As families come to terms with the reality that an aging loved one may be developing Alzheimer’s disease or other form of dementia, they are confronted with a complex and often overwhelming series of concerns, worries and stress factors. The responsibility of caring for someone with a progressive neurodegenerative condition is daunting, even for those who are familiar with senior caregiving needs. The nuances of memory loss are not easily managed by the average family member or caregiver, and can ultimately take a major toll on both the senior experiencing dementia and their support system.
Seniors living with dementia can live an enriched life full of comfort, connection and purpose. Many families turn to the unmatched support of a memory care community to help their loved one achieve just that. To shed greater light on how this specialized form of care can dramatically improve quality of life for a senior diagnosed with Alzheimer’s or dementia, following are some valuable insights into the world of memory care—and why it matters.
Prioritizing Safety & Security
Alzheimer’s disease or dementia often diminishes a senior’s ability to recognize familiar people and places, which is why it is so common for these individuals to wander, become lost or get confused about their whereabouts. Unfortunately, this can happen at any stage of dementia. A senior who wanders or easily loses their sense of direction is at major risk of ending up missing or hurt. It’s a potentially life-threatening reality for those living with neurodegeneration, and an extremely scary proposition for their loved ones.

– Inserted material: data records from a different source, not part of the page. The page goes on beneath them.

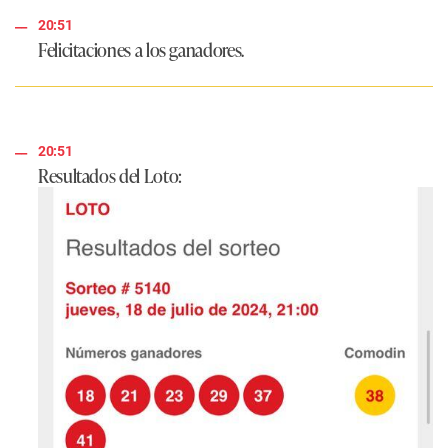
20:51
Felicitaciones a los ganadores.
20:51
Resultados del Loto: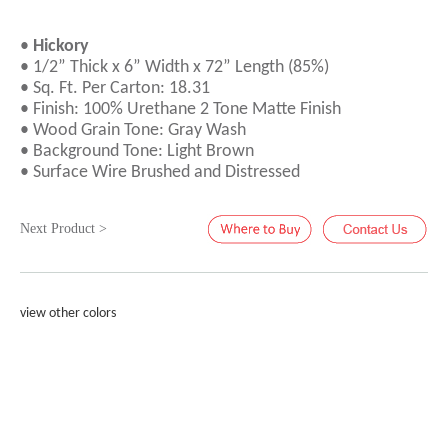
•
Hickory
• 1/2” Thick x 6” Width x 72” Length (85%)
• Sq. Ft. Per Carton: 18.31
• Finish: 100% Urethane 2 Tone Matte Finish
• Wood Grain Tone: Gray Wash
• Background Tone: Light Brown
• Surface Wire Brushed and Distressed
Next Product >
view other colors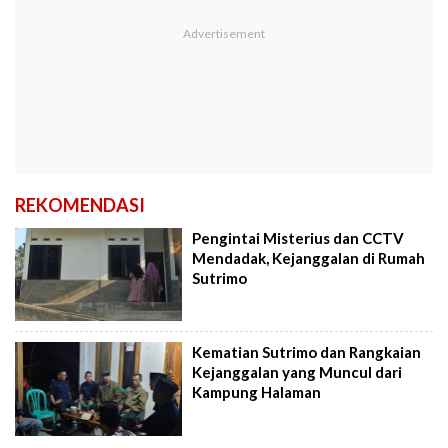
REKOMENDASI
Pengintai Misterius dan CCTV
Mendadak, Kejanggalan di Rumah
Sutrimo
Kematian Sutrimo dan Rangkaian
Kejanggalan yang Muncul dari
Kampung Halaman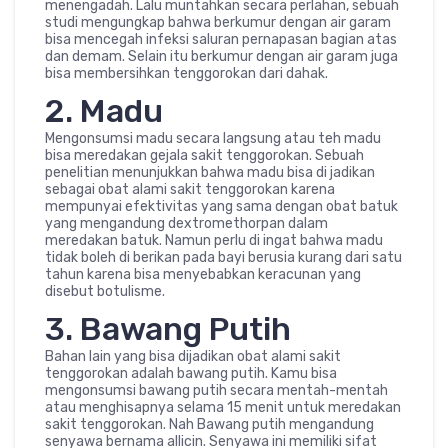
menengadah. Lalu muntahkan secara perlahan, sebuah
studi mengungkap bahwa berkumur dengan air garam
bisa mencegah infeksi saluran pernapasan bagian atas
dan demam. Selain itu berkumur dengan air garam juga
bisa membersihkan tenggorokan dari dahak.
2. Madu
Mengonsumsi madu secara langsung atau teh madu
bisa meredakan gejala sakit tenggorokan. Sebuah
penelitian menunjukkan bahwa madu bisa di jadikan
sebagai obat alami sakit tenggorokan karena
mempunyai efektivitas yang sama dengan obat batuk
yang mengandung dextromethorpan dalam
meredakan batuk. Namun perlu di ingat bahwa madu
tidak boleh di berikan pada bayi berusia kurang dari satu
tahun karena bisa menyebabkan keracunan yang
disebut botulisme.
3. Bawang Putih
Bahan lain yang bisa dijadikan obat alami sakit
tenggorokan adalah bawang putih. Kamu bisa
mengonsumsi bawang putih secara mentah-mentah
atau menghisapnya selama 15 menit untuk meredakan
sakit tenggorokan. Nah Bawang putih mengandung
senyawa bernama allicin. Senyawa ini memiliki sifat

Additional dangers for seniors faced with dementia include those related to driving, balance, use of kitchen appliances and other home hazards, to name a few. There’s a revolving list of potential threats that can jeopardize the safety of a loved one if these risks are not fully mitigated through a dynamic support system.
Quality memory care communities give seniors and their families priceless peace of mind surrounding these issues. In UMH’s Lifestyle Transitions Neighborhood at Wesley Village, for example, residents benefit from a wander-protection system that offers safety 24 hours a day, seven days a week. There are also personalized assisted living and memory support services provided by a dedicated nursing team, consistent caregivers trained by the Alzheimer’s Association, and a state-of-the-art 24-hour emergency call system. With services related to dining, transportation and other household needs, our memory care team can minimize hazards for residents and enable families to feel confident in their loved one’s ongoing safety.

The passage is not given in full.